Kubernetes monitoring
Kubernetes breaks.
Tracegrid explains.
Install the agent once via Helm. Never wonder why a pod is crashing again — every incident arrives with a plain-English root cause and the exact kubectl command to fix it.
The 10 most common K8s failures — explained
These cover the large majority of real production incidents. Tracegrid catches all of them, plus 400+ more.
CrashLoopBackOff
A pod starts, crashes, and Kubernetes restarts it on an exponential backoff — over and over.
Tracegrid reads the previous container logs and the pod events, then tells you which of the six real causes it is: missing env var, OOMKilled, bad liveness probe, wrong entrypoint, missing ConfigMap/Secret, or a failing init container.
OOMKilled
The container exceeds its memory limit and the Linux kernel kills it (exit code 137).
Detected even when the pod has no logs — Tracegrid reads the K8s event and the kernel signal, and recommends a memory limit based on observed usage plus headroom.
ImagePullBackOff
Kubernetes cannot pull the container image — wrong name/tag, expired registry token, or missing pull secret.
Tracegrid surfaces the exact pull error string and points at the specific cause (e.g. expired ECR auth token vs. typo in the tag).
Pod stuck in Pending
The scheduler cannot place the pod — insufficient CPU/memory, taint mismatch, or no matching node.

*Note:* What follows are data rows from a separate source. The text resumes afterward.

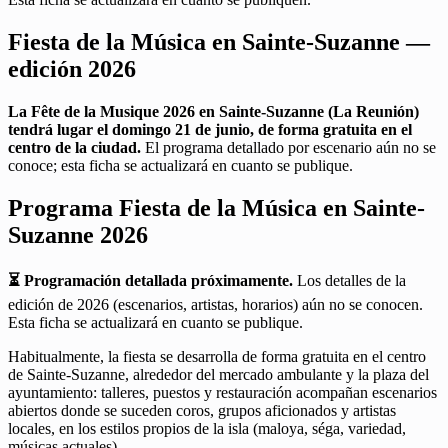
Fiesta de la Música en Sainte-Suzanne —
edición 2026
La Fête de la Musique 2026 en Sainte-Suzanne (La Reunión)
tendrá lugar el domingo 21 de junio, de forma gratuita en el
centro de la ciudad.
El programa detallado por escenario aún no se
conoce; esta ficha se actualizará en cuanto se publique.
Programa Fiesta de la Música en Sainte-
Suzanne 2026
⏳ Programación detallada próximamente.
Los detalles de la
edición de 2026 (escenarios, artistas, horarios) aún no se conocen.
Esta ficha se actualizará en cuanto se publique.
Habitualmente, la fiesta se desarrolla de forma gratuita en el centro
de Sainte-Suzanne, alrededor del mercado ambulante y la plaza del
ayuntamiento: talleres, puestos y restauración acompañan escenarios
abiertos donde se suceden coros, grupos aficionados y artistas
locales, en los estilos propios de la isla (maloya, séga, variedad,
músicas actuales).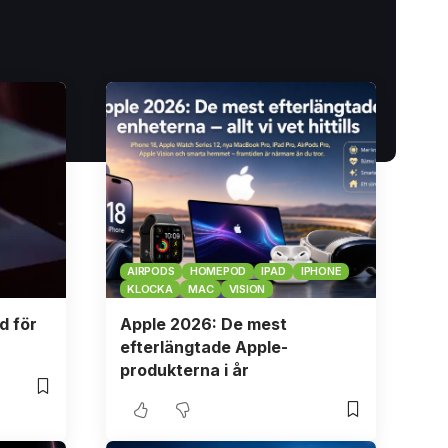
AIRPODS
HOMEPOD
IPAD
IPHONE
KLOCKA
MAC
VISION
d för
Apple 2026: De mest
efterlängtade Apple-
produkterna i år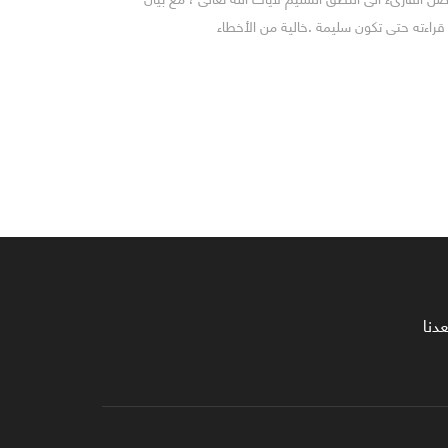
قراءته حتى تكون سليمة .خالية من الأخطاء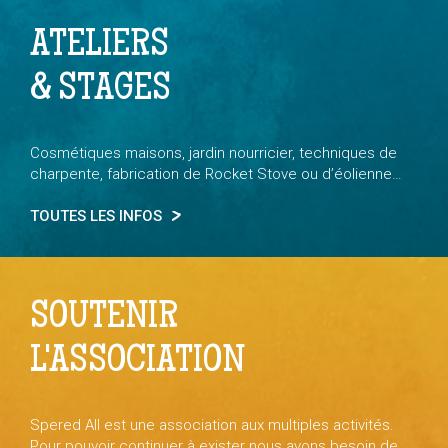
ATELIERS
& STAGES
Cosmétiques maisons, jardin nourricier, techniques de
charpente, fabrication de Rocket Stove ou d’éolienne…
TOUTES LES INFOS
SOUTENIR
L'ASSOCIATION
Spered All est une association aux multiples activités.
Pour pouvoir continuer à exister nous avons besoin de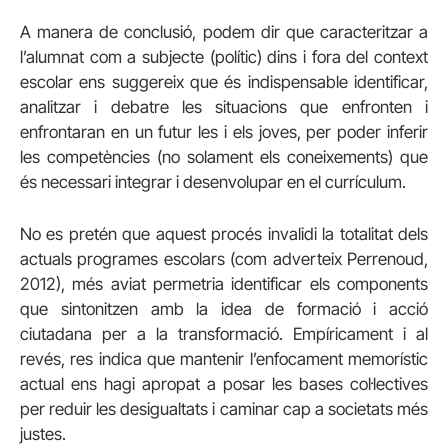
A manera de conclusió, podem dir que caracteritzar a
l’alumnat com a subjecte (polític) dins i fora del context
escolar ens suggereix que és indispensable identificar,
analitzar i debatre les situacions que enfronten i
enfrontaran en un futur les i els joves, per poder inferir
les competències (no solament els coneixements) que
és necessari integrar i desenvolupar en el currículum.
No es pretén que aquest procés invalidi la totalitat dels
actuals programes escolars (com adverteix Perrenoud,
2012), més aviat permetria identificar els components
que sintonitzen amb la idea de formació i acció
ciutadana per a la transformació. Empíricament i al
revés, res indica que mantenir l’enfocament memorístic
actual ens hagi apropat a posar les bases col·lectives
per reduir les desigualtats i caminar cap a societats més
justes.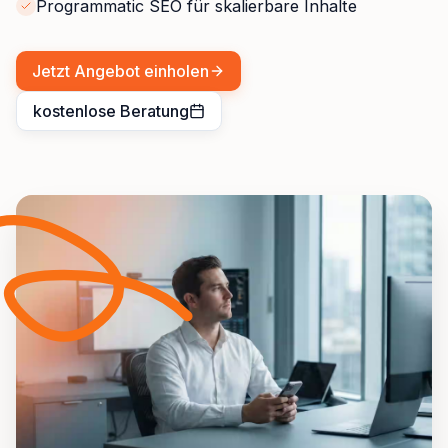
Programmatic SEO für skalierbare Inhalte
Jetzt Angebot einholen
kostenlose Beratung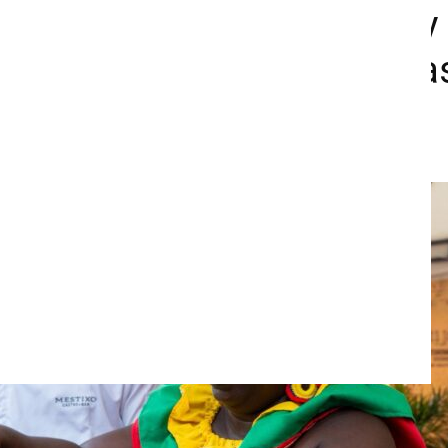
: tradición, gastronomía y
e despiden con jornada ma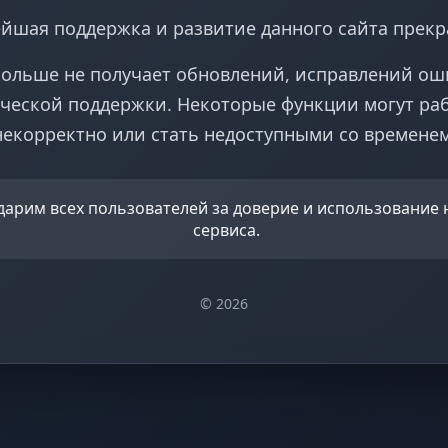
йшая поддержка и развитие данного сайта прек
больше не получает обновлений, исправлений ош
ческой поддержки. Некоторые функции могут ра
некорректно или стать недоступными со временем
дарим всех пользователей за доверие и использование
сервиса.
© 2026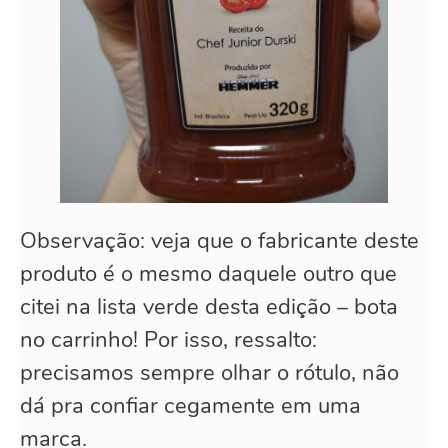
Observação: veja que o fabricante deste
produto é o mesmo daquele outro que
citei na lista verde desta edição – bota
no carrinho! Por isso, ressalto:
precisamos sempre olhar o rótulo, não
dá pra confiar cegamente em uma
marca.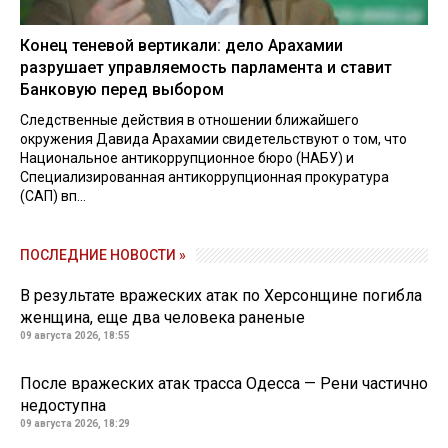
Конец теневой вертикали: дело Арахамии
разрушает управляемость парламента и ставит
Банковую перед выбором
Следственные действия в отношении ближайшего
окружения Давида Арахамии свидетельствуют о том, что
Национальное антикоррупционное бюро (НАБУ) и
Специализированная антикоррупционная прокуратура
(САП) вп...
ПОСЛЕДНИЕ НОВОСТИ »
В результате вражеских атак по Херсонщине погибла
женщина, еще два человека раненые
09 августа 2026, 18:55
После вражеских атак трасса Одесса — Рени частично
недоступна
09 августа 2026, 18:29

Tracegrid identifies the precise scheduling constraint blocking placement and shows the node capacity vs. the pod request.
PVC Unbound
A PersistentVolumeClaim never binds — storage class missing or no available PVs.
Tracegrid reports the PVC state and the reason the binding failed, so you fix the storage class instead of guessing.
Liveness probe killing healthy pods
An over-aggressive liveness probe restarts a pod that was actually fine, often during slow startup.
Tracegrid distinguishes a probe-induced restart from a real crash and flags probe timing as the cause.
Readiness probe failures
The pod runs but never becomes Ready — the app or a dependency is not up.
Tracegrid shows which endpoint is failing the readiness check and whether a dependency is the blocker.
Deployment rollout stuck
A new rollout hangs because new pods never reach Ready.
Tracegrid shows why the rollout is blocked and which new replica is failing, so you can roll back or fix forward with confidence.
TLS certificate expiry
A cert-manager renewal failed or a manual cert is about to lapse.
Tracegrid predicts expiry up to 30 days ahead and alerts before traffic breaks — not after.
Resource quota exceeded
A namespace hits its ResourceQuota and new pods cannot schedule.
Tracegrid shows quota usage vs. limits and which workload pushed you over.
How Tracegrid monitors Kubernetes
- Deployed as a DaemonSet via Helm — one command, no operator.
- Watches the Kubernetes events API directly, not just metrics.
- Reads pod logs for application-level errors.
- Maps owner references (Pod → ReplicaSet → Deployment) to name the real culprit.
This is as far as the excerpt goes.